The “New Cold War” debate highlights a deeper rift on the nature and intensity of the required response. Congressional sentiment often leans toward policies that align with a more confrontational, Cold War-style mentality. This creates a political environment where the NSC must craft a strategy that not only manages the complex relationship with Beijing but also navigates domestic political pressures that may favor a less nuanced, more hawkish approach.
America’s Three-Pillar Strategy
The official U.S. strategy, as articulated in the 2022 National Security Strategy and coordinated through the NSC, is built on three pillars: Invest, Align, and Compete. This framework represents the interagency consensus on how to position the United States for a decades-long competition.
Invest: Rebuilding Strength at Home
The foundational element of the strategy is the recognition that America’s ability to compete effectively abroad begins with its strength and resilience at home. The NSC has helped coordinate what officials call a “modern American industrial strategy” designed to bolster domestic competitiveness, particularly in strategic sectors.
This translates into landmark legislation like the CHIPS and Science Act, which directs massive public investment toward rebuilding the domestic semiconductor manufacturing and research base. It also includes significant investments in clean energy technologies, advanced computing, and biotechnologies.
The overarching goal is to sharpen America’s innovative edge and reduce critical supply chain vulnerabilities, especially dependencies on China.
Align: A Latticework of Alliances
The second pillar involves a concerted diplomatic push, orchestrated by the NSC, to strengthen and integrate alliances to present a united front against challenges posed by China. The National Security Strategy describes this as creating a “latticework of strong, resilient, and mutually reinforcing relationships.”
This approach eschews a single, rigid anti-China bloc in favor of more flexible, often overlapping, partnerships tailored to specific challenges.

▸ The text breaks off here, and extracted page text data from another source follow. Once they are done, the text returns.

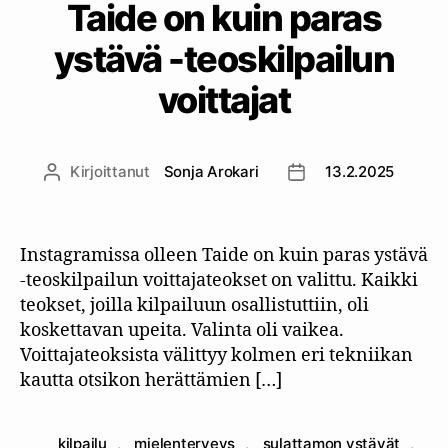
Taide on kuin paras
ystävä -teoskilpailun
voittajat
Kirjoittanut
Sonja Arokari
13.2.2025
Kirjoittaja
Julkaisupäivämäärä
Instagramissa olleen Taide on kuin paras ystävä
-teoskilpailun voittajateokset on valittu. Kaikki
teokset, joilla kilpailuun osallistuttiin, oli
koskettavan upeita. Valinta oli vaikea.
Voittajateoksista välittyy kolmen eri tekniikan
kautta otsikon herättämien […]
kilpailu
,
mielenterveys
,
sulattamon ystävät
,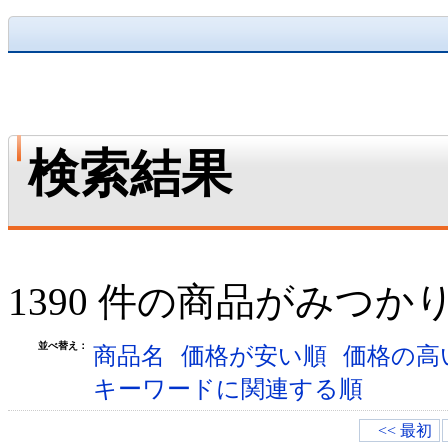
検索結果
1390 件の商品がみつか
並べ替え：
商品名
価格が安い順
価格の高
キーワードに関連する順
<< 最初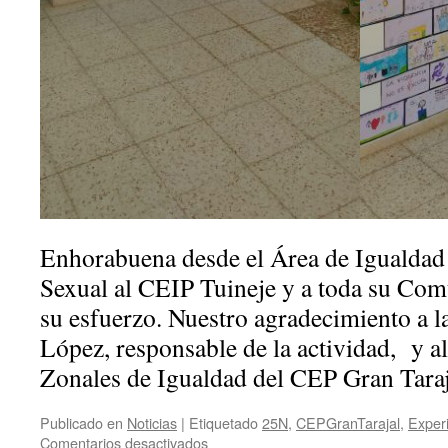
Enhorabuena desde el Área de Igualdad
Sexual al CEIP Tuineje y a toda su Co
su esfuerzo. Nuestro agradecimiento a 
López, responsable de la actividad, y a
Zonales de Igualdad del CEP Gran Taraj
Publicado en
Noticias
|
Etiquetado
25N
,
CEPGranTarajal
,
Exper
en
Comentarios desactivados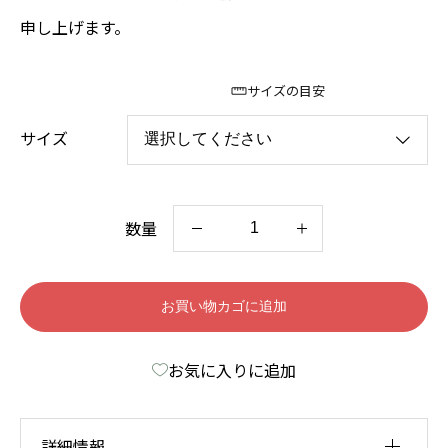
申し上げます。
サイズの目安
サイズ
数量
N
E
W
お買い物カゴに追加
【
お気に入りに追加
ア
ル
テ
詳細情報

Two key examples are AUKUS and the Quad.
AUKUS: This landmark trilateral security pact between Australia, the United Kingdom, and the United States was announced in September 2021.
Pillar I is the pact’s centerpiece: a commitment by the U.S. and U.K. to provide Australia with the technology and support to acquire a fleet of conventionally-armed, nuclear-powered submarines. This is a profound step, as the U.S. has only ever shared this sensitive technology once before, with the U.K. at the height of the Cold War.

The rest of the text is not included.